Problem to solve: The expected response is a copy of every line in the entries below that includes the word "LAPTOP".

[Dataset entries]
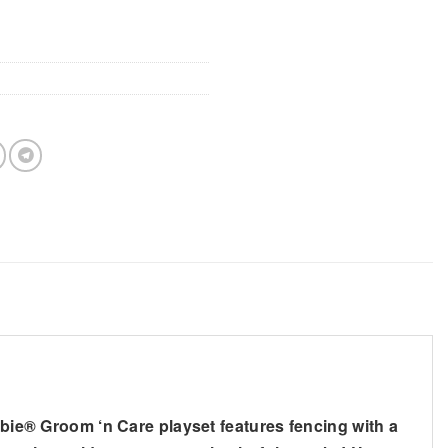
arbie® Groom ‘n Care playset features fencing with a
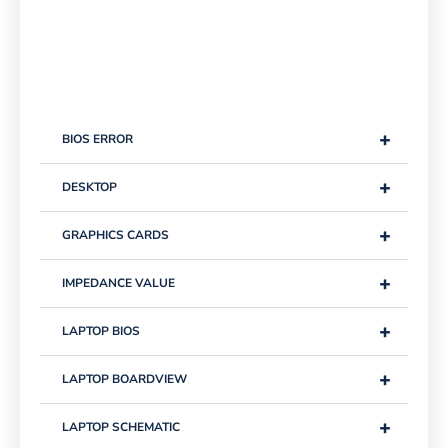
+
BIOS ERROR
+
DESKTOP
+
GRAPHICS CARDS
+
IMPEDANCE VALUE
+
LAPTOP BIOS
+
LAPTOP BOARDVIEW
+
LAPTOP SCHEMATIC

Your solution:
LAPTOP BIOS
LAPTOP BOARDVIEW
LAPTOP SCHEMATIC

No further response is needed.